バッドフィンガーと言うと、私の印象は、ジョージ・ハリスンが提唱して行われた『バングラディッシュのコンサート』と言うコンサート映画で、バッドフィンガーのメンバーが、「ヒア・カム・ザ・サン」でアコースティック・ギターを華々しく演奏してる姿です。
しかしその後、マネージャーに裏切られたショックでピート・ハムは自殺してしまいました。その後、トム・エバンスも同じ道をたどり、オリジナル・バッドフィンガーは悲劇のバンドとして語り継がれる様になってしまいました。

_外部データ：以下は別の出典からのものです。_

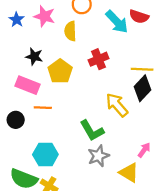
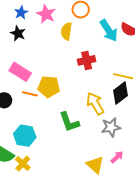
black star: (34, 56) -> (18, 33), moved
yellow pentagon: (60, 71) -> (49, 87), moved, turned 30
pink arrow: (144, 150) -> (117, 157), moved
gray star: (98, 156) -> (111, 127), moved

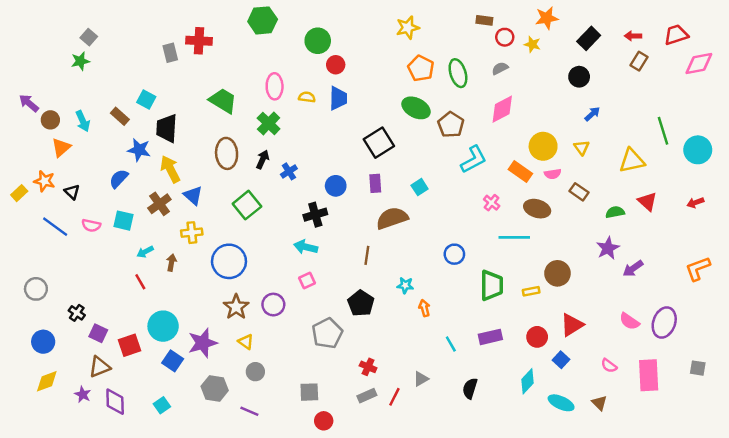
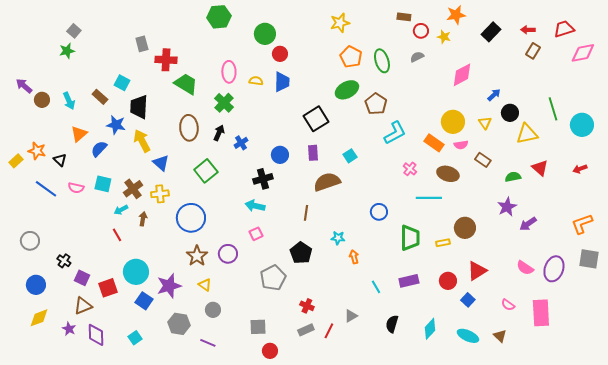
red cross: (199, 41) -> (166, 60), moved
black circle: (579, 77) -> (510, 113), moved
green ellipse: (416, 108) -> (347, 90), turned -55
pink diamond: (502, 109) -> (462, 75), moved
orange triangle: (61, 147) -> (79, 134), moved
brown cross: (159, 204) -> (133, 189), moved
gray square: (698, 368) -> (589, 259), moved, size x1.5
cyan diamond: (528, 381) -> (430, 329), moved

バッドフィンガーの前身はアイビーズと言うバンドで、アイビーズは1964年に結成され、1968年にやはりアップル・レコードから「メイビー・トゥモロウ」でデビューしました。当時のメンバーは、ピート・ハム(ギター)、ロン・グリフィス(ギター)、トム・エバンス(ベース)、マイク・ギビンズ(ドラムス)の4人で、ヴォーカルは全員がとれるバンドでした。その後、1969年にロン・グリフィスに代わってジョーイ・モーランドが加入し、バンド名をバッドフィンガーと改名し、翌1970年、ポール・マッカートニーの作曲した、「カモン・ゲット・イット」を収録してる『マジック・クリスチャン・ミュージック』をリリースしました。
バッドフィンガーとしてのセカンド・アルバムの『ノー・ダイス』からは、「嵐の恋」やニルソンやマライア・キャリーの大ヒットでお馴染の「ウイズアウト・ユー」(オリジナルのバッドフィンガーは、アルバムとシングルのB面でのリリースでした)をヒットさせています。
その後、サード・アルバムとしてリリースされたのが本アルバムです。
私のお薦めは、アップ・ライト・ピアノ(?)にコンプレッサーをギンギンに掛けた録音の、1曲目の「テイク・イット・オール」、やはりドラムスのコンプ・サウンドが気持ち良い、シングル・カットされた「ベイビー・ブルー」、ジョージのプロデュースでオリジナル・ヴァージョンを更にいい感じに出来た、6曲目の「ネイム・オブ・ゲーム」、そして、「デイ・アフター・デイ」辺りでしょうか。
アップルでリリースされた3枚のアルバムはどれも好きですが、レコーディングにおいてのサウンドでは、この『ストレート・アップ』が私にとって参考になる作品です。憧れのビートルズのアップルでの仕事と言う事でそうとう意識したのか、トッド・ラングレンの力の入れ様が、音を聴いていてもとてもよく分かります。因みに、マスタリングは『アビー・ロード・スタジオ』で、マイク・ジャレットとピーター・ミューが担当してます。